[Extracted material Boundary: Start]

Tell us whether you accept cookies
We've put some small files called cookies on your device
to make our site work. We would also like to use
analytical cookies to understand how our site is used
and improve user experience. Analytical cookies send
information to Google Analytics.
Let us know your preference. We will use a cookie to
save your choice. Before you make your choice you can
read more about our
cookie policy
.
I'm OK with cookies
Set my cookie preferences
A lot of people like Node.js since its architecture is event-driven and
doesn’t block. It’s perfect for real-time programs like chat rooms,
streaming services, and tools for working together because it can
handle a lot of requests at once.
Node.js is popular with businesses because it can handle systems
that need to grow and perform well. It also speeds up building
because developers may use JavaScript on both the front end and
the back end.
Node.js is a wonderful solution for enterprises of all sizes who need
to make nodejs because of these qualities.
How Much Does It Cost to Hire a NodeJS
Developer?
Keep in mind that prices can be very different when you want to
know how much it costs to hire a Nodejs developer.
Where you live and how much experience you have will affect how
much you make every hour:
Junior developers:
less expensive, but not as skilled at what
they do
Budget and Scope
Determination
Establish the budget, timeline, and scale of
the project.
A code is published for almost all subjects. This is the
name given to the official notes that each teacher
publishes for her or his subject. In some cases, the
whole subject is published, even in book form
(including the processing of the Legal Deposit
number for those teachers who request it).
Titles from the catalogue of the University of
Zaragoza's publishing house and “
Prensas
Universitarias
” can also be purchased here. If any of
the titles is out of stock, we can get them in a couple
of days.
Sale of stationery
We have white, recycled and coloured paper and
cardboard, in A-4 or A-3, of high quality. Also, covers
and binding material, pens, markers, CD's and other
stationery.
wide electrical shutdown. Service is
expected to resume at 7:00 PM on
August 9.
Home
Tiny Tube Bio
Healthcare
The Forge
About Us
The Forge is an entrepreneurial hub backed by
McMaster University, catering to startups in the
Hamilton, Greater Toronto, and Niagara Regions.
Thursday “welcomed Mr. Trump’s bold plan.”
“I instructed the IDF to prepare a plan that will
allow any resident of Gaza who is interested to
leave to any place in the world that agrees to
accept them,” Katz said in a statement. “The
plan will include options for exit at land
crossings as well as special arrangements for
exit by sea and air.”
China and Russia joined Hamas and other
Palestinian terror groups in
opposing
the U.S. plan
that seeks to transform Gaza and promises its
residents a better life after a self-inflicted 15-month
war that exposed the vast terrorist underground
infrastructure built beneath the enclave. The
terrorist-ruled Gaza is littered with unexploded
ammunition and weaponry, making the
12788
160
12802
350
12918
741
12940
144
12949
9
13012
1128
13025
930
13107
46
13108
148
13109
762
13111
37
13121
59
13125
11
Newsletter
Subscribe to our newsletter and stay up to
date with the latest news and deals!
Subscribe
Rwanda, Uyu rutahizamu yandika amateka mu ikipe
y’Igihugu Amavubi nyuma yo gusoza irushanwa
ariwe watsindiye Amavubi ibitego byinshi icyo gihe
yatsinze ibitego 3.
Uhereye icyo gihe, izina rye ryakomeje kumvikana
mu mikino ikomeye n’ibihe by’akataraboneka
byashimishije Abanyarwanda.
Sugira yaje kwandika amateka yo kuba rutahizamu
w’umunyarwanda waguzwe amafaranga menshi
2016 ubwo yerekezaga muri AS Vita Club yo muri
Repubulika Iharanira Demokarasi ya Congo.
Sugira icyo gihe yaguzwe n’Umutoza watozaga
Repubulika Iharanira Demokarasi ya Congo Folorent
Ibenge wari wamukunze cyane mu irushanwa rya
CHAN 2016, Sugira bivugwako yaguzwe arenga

[Extracted material Boundary: End]

_Work to complete:_
The number of lines in the listing above that contain "Demokarasi" is all that should be stated.

_Response for this exercise:_
2